Chi-square comparison of primary surgery vs SEMS, χ2=4.053, P=.04.

Seven cases were understaged due to inadequate lymph node sampling: 3 in the primary surgery group and 4 in the SEMS group (Table 3). The median total length of hospital stay was significantly higher—median 13.5 days (IQR 8.5)—among patients with SEMS, as compared to those who underwent only primary surgery—7 days (IQR 3) (P=.01). Of the total number of patients in the study, 57 (87.7%) were followed over 24 months; the rest were lost to follow-up after 6 months. Presumably, they sought chemotherapy treatment at other healthcare facilities.

Table 3.

Intraoperative outcomes, hospital stay, and follow-up duration for surgery only vs. stent followed by surgery.
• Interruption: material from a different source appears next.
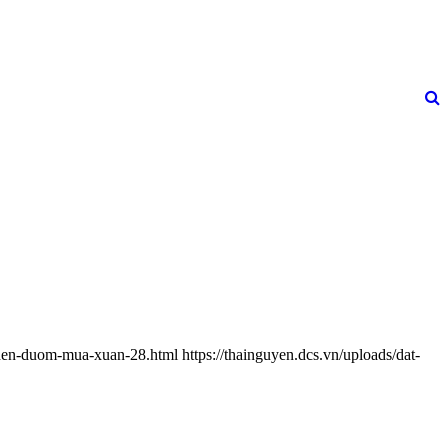
i-den-duom-mua-xuan-28.html
https://thainguyen.dcs.vn/uploads/dat-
Variable Primary surgery (n=41) SEMS (n=24) P value
Operative duration (minutes) 190.0 (108, 600) 216.0 (74.1, 96-378) <.001
Number of patients with ≥12 lymph nodes examined 38 (92.7) 20 (83.3)
Number of patients with <12 lymph nodes examined 3 (7.3) 4 (16.7)
Postoperative hospital stay (days) 6.0 (2.0) 5.0 (4.3) <.001
Total hospital stay (days) 7 (3) 13 (8.5) <.001

Data are number (%), mean (standard deviation), or median (interquartile range, minimum-maximum). Statistical comparisons by independent t test or Mann whitney U test.

No significant difference was observed between the groups in postoperative adverse events (Table 4). Clavien-Dindo classification was used to assess the extent of severity in each group.6 We observed that out of the 24 patients in the SEMS group, 5 (20.8%) had stent-related complications, which included 2 (8.3%) perforations, 2 (8.3%) with obstructions, and 1 (4.2%) with stent migration. There was no incidence of failed insertion. Both patients who had stent-related perforations had to be admitted to the intensive care unit.

Table 4.

Postoperative complications and Clavien-Dindo classification.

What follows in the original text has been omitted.